SUPPLIED MATERIAL.
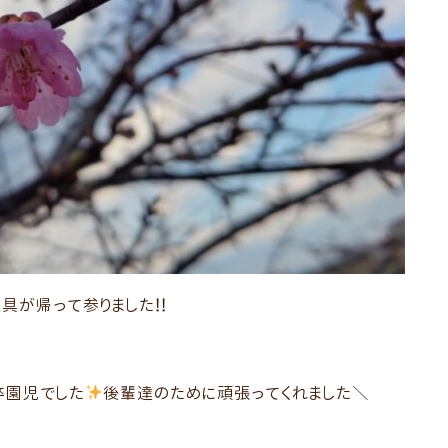
具が帰って参りました!!
卒園児でした
後輩達のために頑張ってくれました＼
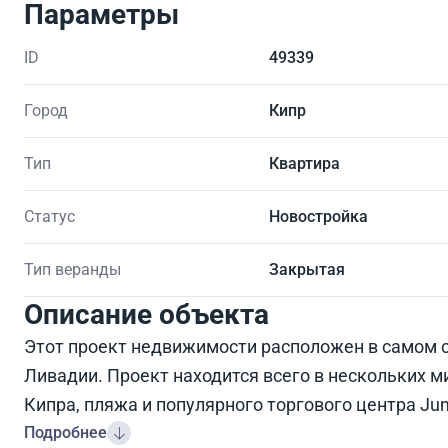
Параметры
ID
49339
Город
Кипр
Тип
Квартира
Статус
Новостройка
Тип веранды
Закрытая
Описание объекта
Этот проект недвижимости расположен в самом с
Ливадии. Проект находится всего в нескольких 
Кипра, пляжа и популярного торгового центра Ju
Подробнее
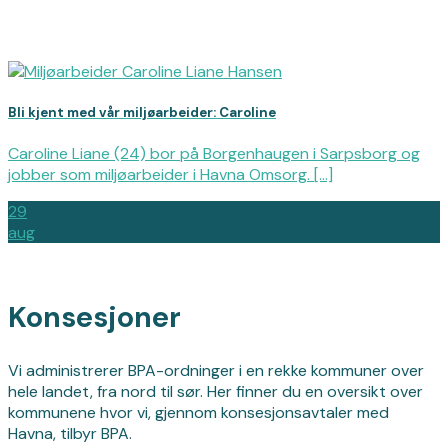
Bli kjent med vår miljøarbeider: Caroline
Caroline Liane (24) bor på Borgenhaugen i Sarpsborg og
jobber som miljøarbeider i Havna Omsorg. [...]
29
aug
Konsesjoner
Vi administrerer BPA-ordninger i en rekke kommuner over
hele landet, fra nord til sør. Her finner du en oversikt over
kommunene hvor vi, gjennom konsesjonsavtaler med
Havna, tilbyr BPA.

GOAL OF THE EXERCISE. Copy out each line of the records where the string "over" appears.

SOLUTION TO THIS EXERCISE.
Vi administrerer BPA-ordninger i en rekke kommuner over
hele landet, fra nord til sør. Her finner du en oversikt over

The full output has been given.